House Speaker Mike Turzai (R-Allegheny), like Rep. Snyder, wants southwestern Pennsylvania counties added to the list too. He said all the counties there, except Beaver, meet the benchmark of having fewer than 50 new cases per 100,000 people over 14 days.
WESA’s Chris Potter spoke with Allegheny County Executive Rich Fitzgerald, who said he hopes the county will make the switch by May 15.
During Friday’s news conference, Health Secretary Dr. Rachel Levine said a big reason Allegheny County didn’t make the yellow list is because of the high population density in Pittsburgh. (Pittsburgh City Paper’s Ryan Deto looked at how Allegheny’s population density compares to Erie’s and concluded that Levine’s math is correct.)

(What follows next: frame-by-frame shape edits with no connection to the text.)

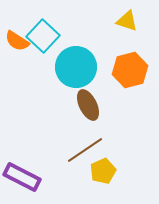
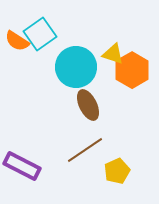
yellow triangle: moved 14 px left, 33 px down
cyan square: moved 3 px left, 2 px up; rotated 12 degrees clockwise
orange hexagon: moved 2 px right; rotated 16 degrees counterclockwise
yellow pentagon: moved 14 px right
purple rectangle: moved 11 px up
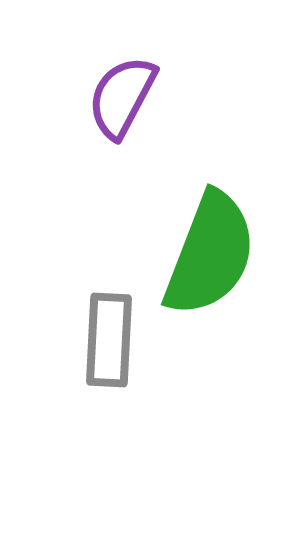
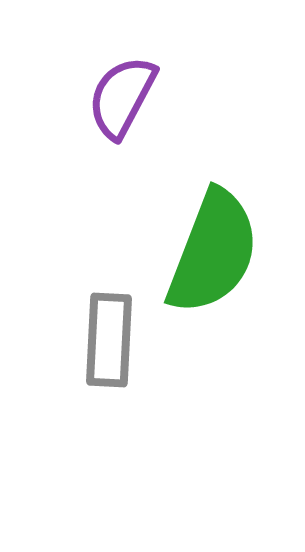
green semicircle: moved 3 px right, 2 px up
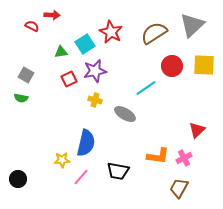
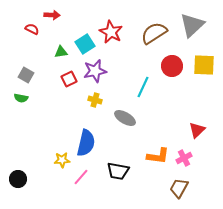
red semicircle: moved 3 px down
cyan line: moved 3 px left, 1 px up; rotated 30 degrees counterclockwise
gray ellipse: moved 4 px down
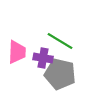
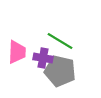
gray pentagon: moved 3 px up
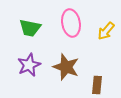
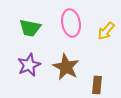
brown star: rotated 8 degrees clockwise
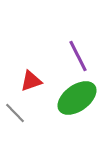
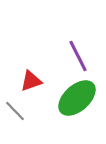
green ellipse: rotated 6 degrees counterclockwise
gray line: moved 2 px up
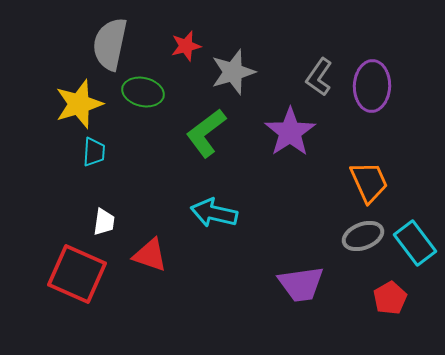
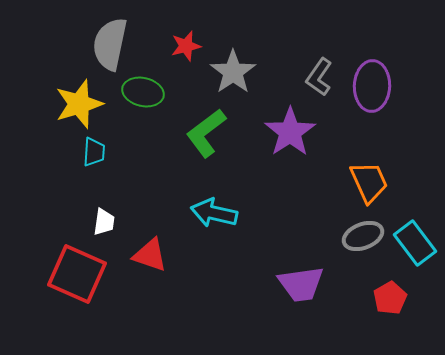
gray star: rotated 18 degrees counterclockwise
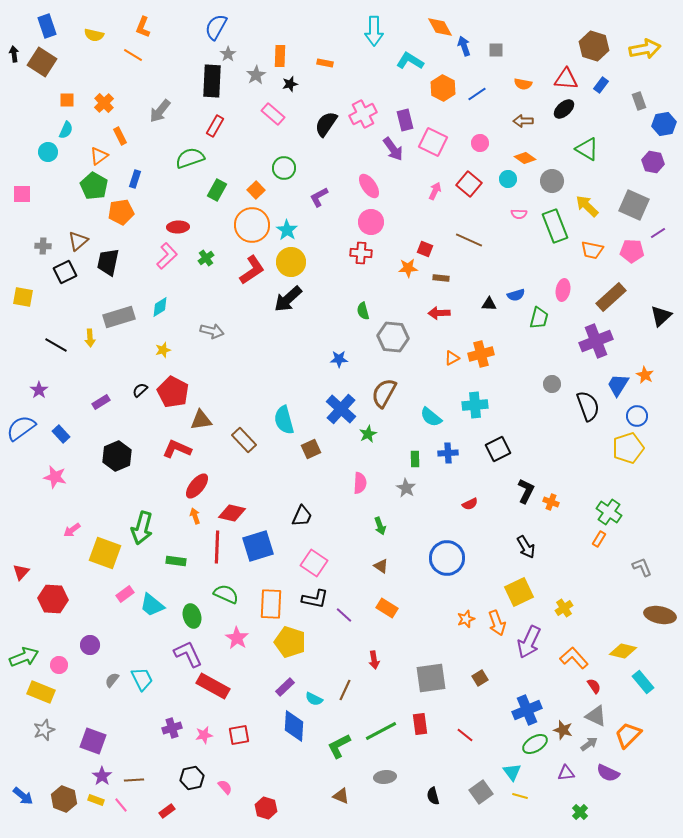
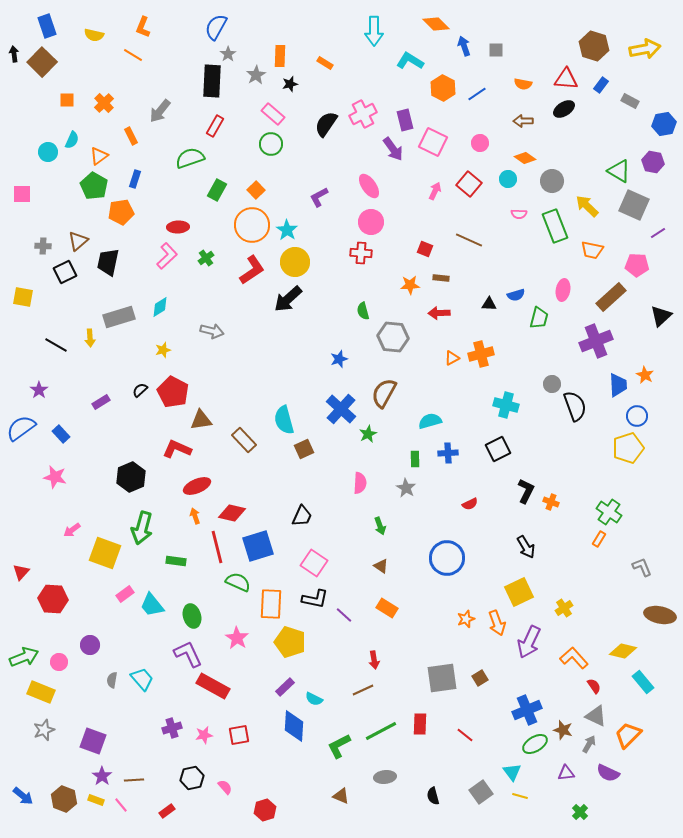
orange diamond at (440, 27): moved 4 px left, 3 px up; rotated 16 degrees counterclockwise
brown square at (42, 62): rotated 12 degrees clockwise
orange rectangle at (325, 63): rotated 21 degrees clockwise
gray rectangle at (639, 101): moved 9 px left; rotated 42 degrees counterclockwise
black ellipse at (564, 109): rotated 10 degrees clockwise
cyan semicircle at (66, 130): moved 6 px right, 10 px down
orange rectangle at (120, 136): moved 11 px right
green triangle at (587, 149): moved 32 px right, 22 px down
green circle at (284, 168): moved 13 px left, 24 px up
pink pentagon at (632, 251): moved 5 px right, 14 px down
yellow circle at (291, 262): moved 4 px right
orange star at (408, 268): moved 2 px right, 17 px down
blue star at (339, 359): rotated 18 degrees counterclockwise
blue trapezoid at (618, 385): rotated 145 degrees clockwise
cyan cross at (475, 405): moved 31 px right; rotated 20 degrees clockwise
black semicircle at (588, 406): moved 13 px left
cyan semicircle at (431, 417): moved 1 px left, 4 px down; rotated 125 degrees clockwise
brown square at (311, 449): moved 7 px left
black hexagon at (117, 456): moved 14 px right, 21 px down
red ellipse at (197, 486): rotated 28 degrees clockwise
red line at (217, 547): rotated 16 degrees counterclockwise
green semicircle at (226, 594): moved 12 px right, 12 px up
cyan trapezoid at (152, 605): rotated 12 degrees clockwise
pink circle at (59, 665): moved 3 px up
gray square at (431, 678): moved 11 px right
cyan trapezoid at (142, 679): rotated 15 degrees counterclockwise
gray semicircle at (112, 680): rotated 28 degrees counterclockwise
brown line at (345, 690): moved 18 px right; rotated 40 degrees clockwise
red rectangle at (420, 724): rotated 10 degrees clockwise
gray arrow at (589, 744): rotated 24 degrees counterclockwise
red hexagon at (266, 808): moved 1 px left, 2 px down; rotated 25 degrees clockwise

3. What will life be like in the yellow zones?
PennLive’s Charlie Thompson says the change from red to yellow is a “baby step” toward normalcy. But he breaks it down in detail.
Most notably: People will be free to leave their home for any reason, not just to run essential errands or exercise. Some retail businesses can reopen, although barbershops, theaters and gyms must remain closed. Gatherings of more than 25 people aren’t allowed. Employers are encouraged to continue teleworking arrangements, if possible.
4. Is the state really ready to start reopening?
Spotlight PA’s Daniel Simmons-Ritchie reports that Pennsylvanai’s goal of 8,500 tests a day as part of its reopening plan is lower than what national researchers recommend.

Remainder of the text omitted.